Stored data entries

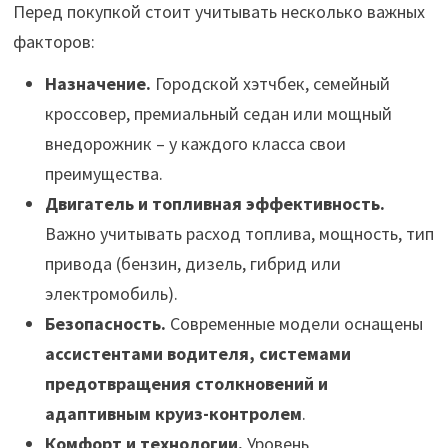
Перед покупкой стоит учитывать несколько важных
факторов:
Назначение.
Городской хэтчбек, семейный
кроссовер, премиальный седан или мощный
внедорожник – у каждого класса свои
преимущества.
Двигатель и топливная эффективность.
Важно учитывать расход топлива, мощность, тип
привода (бензин, дизель, гибрид или
электромобиль).
Безопасность.
Современные модели оснащены
ассистентами водителя, системами
предотвращения столкновений и
адаптивным круиз-контролем
.
Комфорт и технологии.
Уровень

Task instructions> Up to and including the last line of the records above, print exactly every line from the one that contains "Двигатель и топливная эффективность." onward.

Reply>
Двигатель и топливная эффективность.
Важно учитывать расход топлива, мощность, тип
привода (бензин, дизель, гибрид или
электромобиль).
Безопасность.
Современные модели оснащены
ассистентами водителя, системами
предотвращения столкновений и
адаптивным круиз-контролем
.
Комфорт и технологии.
Уровень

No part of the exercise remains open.